Pierre aussitôt réagit en demandant de pouvoir marcher sur l’eau vers Jésus. Cela lui est accordé et les premiers mètres sont franchis sans problème. Le récit poursuit en mentionnant une péripétie : Pierre se met à couler. Pourquoi ? Parce qu’il a vu le vent et commencé à craindre. L’explication est difficile à justifier, le vent soufflant depuis longtemps. Elle suggère cependant que le disciple a donné plus d’importance au vent qu’à l’ordre de son Maître ; le danger a pris le dessus sur la Parole de Dieu dans le cœur du croyant encore peu sûr.

Il s’agit de la première manifestation du rôle particulier de Pierre, qui trouvera un sommet dans la confession de Césarée. Sa réaction est cohérente avec les autres traits qui nous sont rapportés de lui. Y compris le fait de manquer de persévérance dans sa foi. Il perdra pied quand son maître se laissera jeter en prison et conduire au supplice.

Comme le diable au désert (« Si c’est toi…, ordonne… »), Pierre veut-il mettre Jésus au défi de prouver qu’il est Fils de Dieu ?

  1. Dans le contexte de la rédaction matthéenne

X. Léon-Dufour[4] : le récit de la tempête apaisée est réécrit par Mt pour mettre en valeur comment ceux qui se sont déjà engagés à sa suite du Christ et ont franchi la première étape de l’enseignement (ch. 5-7) et ont été témoins des premiers miracles, doivent se rendre « à l’autre rive », à savoir chez les nations païennes, sans craindre la tribulation. Jésus est au milieu d’eux. Le terme de ce périple est l’admiration des « hommes », non des disciples, indiquant que Mt a ici en vue les païens.
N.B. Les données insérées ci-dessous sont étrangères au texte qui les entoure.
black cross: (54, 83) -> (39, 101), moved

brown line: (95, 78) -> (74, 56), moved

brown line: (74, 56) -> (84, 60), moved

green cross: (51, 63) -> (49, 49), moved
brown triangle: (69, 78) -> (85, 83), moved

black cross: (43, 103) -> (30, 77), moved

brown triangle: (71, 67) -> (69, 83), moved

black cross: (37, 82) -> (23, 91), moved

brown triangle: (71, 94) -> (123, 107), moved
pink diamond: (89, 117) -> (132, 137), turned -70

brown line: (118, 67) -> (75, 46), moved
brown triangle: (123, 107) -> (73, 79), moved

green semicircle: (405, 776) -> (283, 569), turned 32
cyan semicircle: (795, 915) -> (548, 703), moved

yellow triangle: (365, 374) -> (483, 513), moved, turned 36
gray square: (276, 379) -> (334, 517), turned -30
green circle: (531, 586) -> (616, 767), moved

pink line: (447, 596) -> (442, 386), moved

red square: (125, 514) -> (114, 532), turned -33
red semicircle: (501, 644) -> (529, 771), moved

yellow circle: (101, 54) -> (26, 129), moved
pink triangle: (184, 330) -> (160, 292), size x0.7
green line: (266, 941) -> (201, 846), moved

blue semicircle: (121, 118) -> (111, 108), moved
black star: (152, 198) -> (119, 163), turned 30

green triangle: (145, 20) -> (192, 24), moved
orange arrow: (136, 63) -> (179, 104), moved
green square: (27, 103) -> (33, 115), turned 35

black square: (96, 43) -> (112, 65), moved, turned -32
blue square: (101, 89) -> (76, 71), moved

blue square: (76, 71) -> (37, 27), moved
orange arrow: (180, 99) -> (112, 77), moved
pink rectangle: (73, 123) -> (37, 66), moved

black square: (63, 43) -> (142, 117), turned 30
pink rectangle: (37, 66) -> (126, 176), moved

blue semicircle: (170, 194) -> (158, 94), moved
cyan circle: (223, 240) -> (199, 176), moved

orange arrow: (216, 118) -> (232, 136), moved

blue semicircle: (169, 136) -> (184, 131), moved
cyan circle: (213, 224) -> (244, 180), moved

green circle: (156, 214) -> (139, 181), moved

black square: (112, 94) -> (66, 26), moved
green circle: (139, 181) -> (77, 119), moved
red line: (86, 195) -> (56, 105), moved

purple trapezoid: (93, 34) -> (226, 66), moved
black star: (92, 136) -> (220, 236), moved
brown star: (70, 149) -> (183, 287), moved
Un engagement de disciple en deux temps : à la ferveur des commencements se substitue la faiblesse ; quand la faiblesse donne l’occasion d’être sauvé par le Christ, dans une relation personnelle (Pierre saisit la main de Jésus), la foi est fortifiée. Plus encore : Pierre n’a été jusqu’alors que spectateur de prodiges ; maintenant il en est le bénéficiaire direct, immédiat. N.B. : il s’est mis lui-même en situation de péril.

La situation visée par l’épisode est celle de chrétiens qui ont entendu l’ordre du Christ à tout miser sur lui, car ils l’ont reconnu comme Seigneur ressuscité, mais qui, à un moment donné, doutent de la présence du Christ à leurs côtés. Ainsi Élie, mis à l’épreuve en tant que prophète, constatant l’échec de sa mission, contraint Dieu à se manifester personnellement à lui et non dans le souvenir de Moïse.

 

[1] Allusions à la tempête apaisée (Mt 8, 23-27) : l’invocation de Pierre (v. 30 = 8, 25), l’interpellation de Jésus (v. 31 = 8, 26).

[2] Le verbe distazein ne se trouve que dans ces deux passages.

[3] La LXX ajoute une précision : περιπατῶν ὡς ἐπ᾽ ἐδάφους ἐπὶ θαλάσσης.

[4] « La tempête apaisée », in Études d’Évangile, (Parole de Dieu), Seuil, Paris, 1965, pp. 150-189 ; l’étude de la section matthéenne se trouve aux pages 165-170.